Fed Chair Jerome Powell has the unenviable job of fighting inflation while not sucking the air out of what could be called a booming economy with solid job growth, rising wages and strong consumer demand.

The Fed’s role extends beyond holding down inflation. It also involves supporting American jobs and job growth. Despite inflation – or perhaps as a reflection of inflation, US job growth continues to exceed 400,000 per month. US employment is approaching what it was before pandemic lockdowns. Employers continue to have difficulty filling positions despite offers of higher wages, benefits and bonuses, and there are still American workers, many of them women, who haven’t yet returned to the workforce.

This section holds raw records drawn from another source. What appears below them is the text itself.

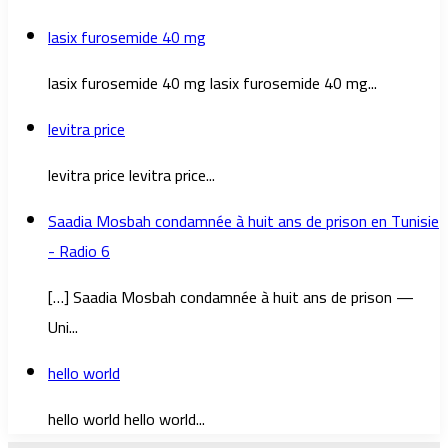
lasix furosemide 40 mg
lasix furosemide 40 mg lasix furosemide 40 mg...
levitra price
levitra price levitra price...
Saadia Mosbah condamnée à huit ans de prison en Tunisie
- Radio 6
[…] Saadia Mosbah condamnée à huit ans de prison —
Uni...
hello world
hello world hello world...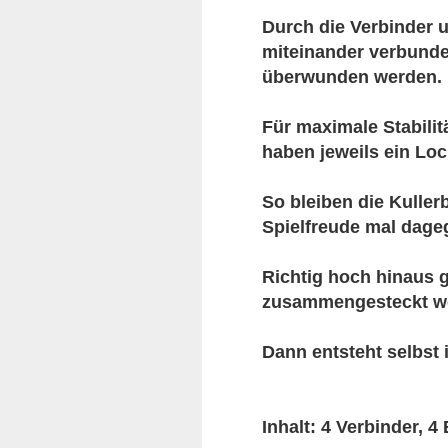
Durch die Verbinder
miteinander verbunde
überwunden werden.
Für maximale Stabili
haben jeweils ein Loc
So bleiben die Kulle
Spielfreude mal dage
Richtig hoch hinaus g
zusammengesteckt w
Dann entsteht selbst 
Inhalt: 4 Verbinder, 4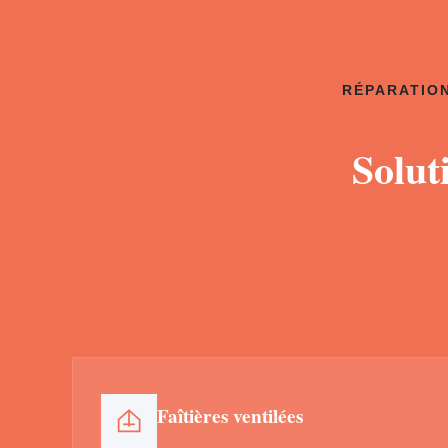
RÉPARATION
Solut
Faîtières ventilées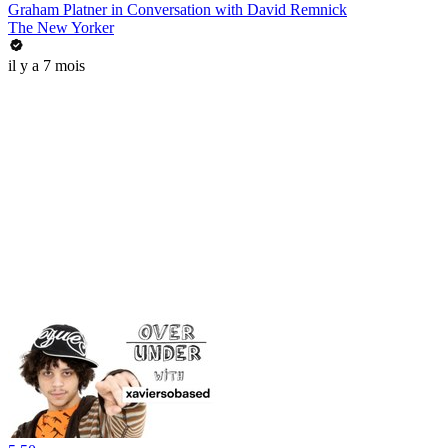
Graham Platner in Conversation with David Remnick
The New Yorker
il y a 7 mois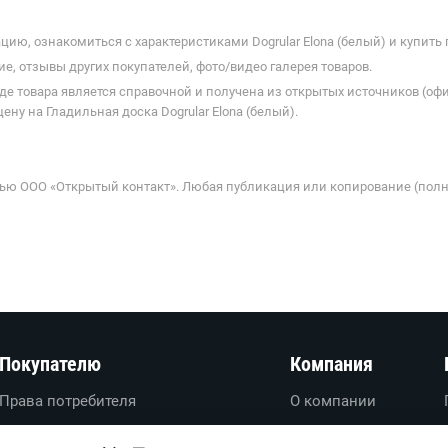
ию, ознакомиться с характеристиками Dogrular Elona (белый) и купить 
е, отзывы других покупателей, фото/видео галерея товаров.
де товара является справочной и получена из открытых источников (оф
ну на Гладильная доска Dogrular Elona (белый).
ью ООО «Открытый контакт». Любая публикация или копирование (полн
Покупателю
Компания
Права потребителя
О компании
Вопросы-ответы
О проекте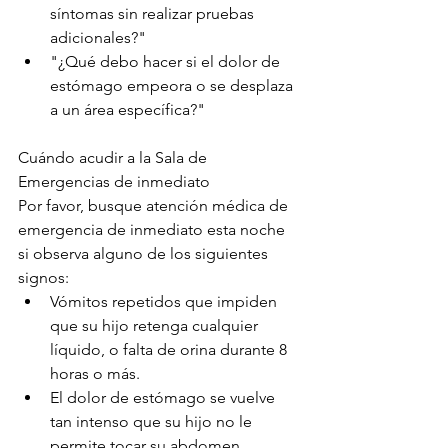
síntomas sin realizar pruebas 
adicionales?"
"¿Qué debo hacer si el dolor de 
estómago empeora o se desplaza 
a un área específica?"
Cuándo acudir a la Sala de 
Emergencias de inmediato
Por favor, busque atención médica de 
emergencia de inmediato esta noche 
si observa alguno de los siguientes 
signos:
Vómitos repetidos que impiden 
que su hijo retenga cualquier 
líquido, o falta de orina durante 8 
horas o más.
El dolor de estómago se vuelve 
tan intenso que su hijo no le 
permite tocar su abdomen.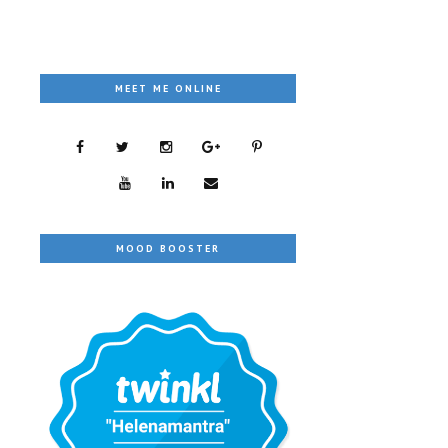
MEET ME ONLINE
MOOD BOOSTER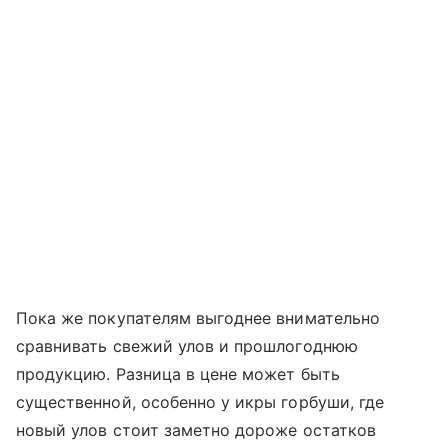
Пока же покупателям выгоднее внимательно
сравнивать свежий улов и прошлогоднюю
продукцию. Разница в цене может быть
существенной, особенно у икры горбуши, где
новый улов стоит заметно дороже остатков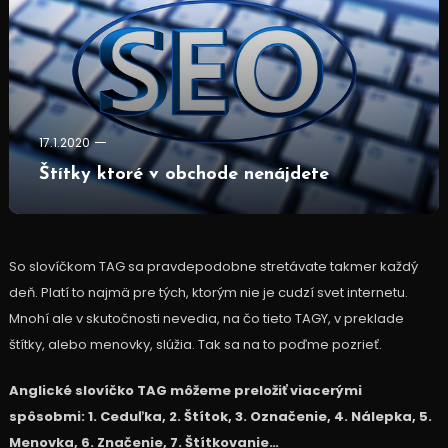
17.1.2020
Štítky ktoré v obchode nenájdete
So slovíčkom TAG sa pravdepodobne stretávate takmer každý
deň. Platí to najmä pre tých, ktorým nie je cudzí svet internetu.
Mnohí ale v skutočnosti nevedia, na čo tieto TAGY, v preklade
štítky, alebo menovky, slúžia. Tak sa na to poďme pozrieť.
Anglické slovíčko TAG môžeme preložiť viacerými
spôsobmi: 1. Ceduľka, 2. Štítok, 3. Označenie, 4. Nálepka, 5.
Menovka, 6. Značenie, 7. Štítkovanie…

Fed Chair Jerome Powell’s job is to balance fighting inflation while not sucking the air out of what could be called a booming economy, which includes notable wage gains negotiated or forced by market factors to recruit workers. The longer-term effects of the Russian invasion, intensifying sanctions and China’s coronavirus policies that close entire cities are huge unknowns with huge potential economic impact.

Oregon Election Ads
Despite polling showing inflation is the top voter concern, political ads in Oregon’s upcoming primary election by candidates running for congressional seats and governor don’t mention inflation, let alone back policies to arrest it. Depending on which party they belong to, political ads instead focus on base-pleasing bromides such as protecting Medicare benefits or blocking future mask mandates.

Nevertheless, a substantial number of voters may adopt the attitude of “throw out the old bastards and elect a new batch of bastards”. For incumbents in safe districts, that may not matter. In tighter races, it might make the difference for challengers, even though they won’t have a cure for inflation either.